This Is AuburnElectronic Theses and Dissertations

Exploring LEO-Aided GPS Direct Position Estimation in Degraded Signal Environments

Date

2024-07-25

Author

Koza, J. Tanner

Type of Degree

Master's Thesis

Department

Mechanical Engineering

Abstract

Due to their low received signal power, Global Navigation Satellite Systems (GNSS) are easily subject to radio frequency interference (RFI). Subsequently, extensive research regarding advanced receiver designs that mitigate RFI is ubiquitous. Among these designs is the Direct Position Estimation (DPE) architecture, which addresses the shortcomings of conventional receivers by jointly processing all channels and estimating the receiver state in a single step. Combining each channel’s received power, this single-step methodology proves more robust than receivers that fuse measurements from independently processed channels in two steps. Despite this robustness, DPE can still succumb to the effects of RFI. This thesis discusses the performance capabilities of two DPE architectures that utilize dedicated and opportunistic low Earth orbit (LEO) positioning, navigation, and timing (PNT) sources, respectively, to supplement the Global Positioning System (GPS) in various RFI scenarios. Specifically, a Bayesian DPE approach is applied to each architecture, and necessary modifications are introduced for each LEO source. Furthermore, a methodology that prevents the obfuscation of GNSS information by high-powered LEO signals is presented. Each architecture’s performance is evaluated using a Monte Carlo analysis that employs a correlator-level simulation of GPS L1 C/A. It is shown that including dedicated and opportunistic LEO sources substantially reduces the root mean square errors (RMSE) associated with the estimated position, velocity, and timing (PVT) states in high GPS attenuation regimes compared to other architectures. Specifically, the proposed architectures are compared to standalone GPS DPE, LEO-aided GPS Vector Processing (VP), and standalone GPS VP. The VP comparisons are included to gauge performance against a two-step methodology.
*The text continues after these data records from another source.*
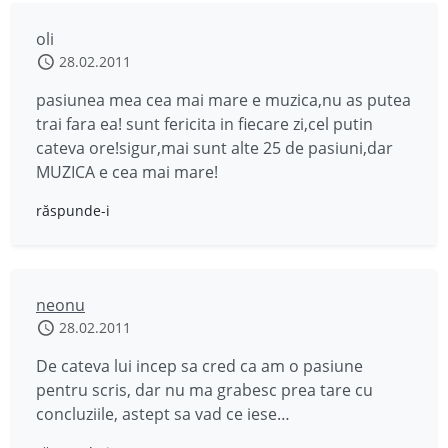
oli
28.02.2011
pasiunea mea cea mai mare e muzica,nu as putea
trai fara ea! sunt fericita in fiecare zi,cel putin
cateva ore!sigur,mai sunt alte 25 de pasiuni,dar
MUZICA e cea mai mare!
răspunde-i
neonu
28.02.2011
De cateva lui incep sa cred ca am o pasiune
pentru scris, dar nu ma grabesc prea tare cu
concluziile, astept sa vad ce iese…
The results also indicate that the probability of tracking GPS in the scenario with the highest RFI increases by up to 85.12 % compared to the additional architectures. Furthermore, a simple computational efficiency study assesses the benefits of aiding the naturally computationally expensive. DPE architecture with dedicated LEO signals. Lastly, an open-source satellite navigation simulation environment is introduced.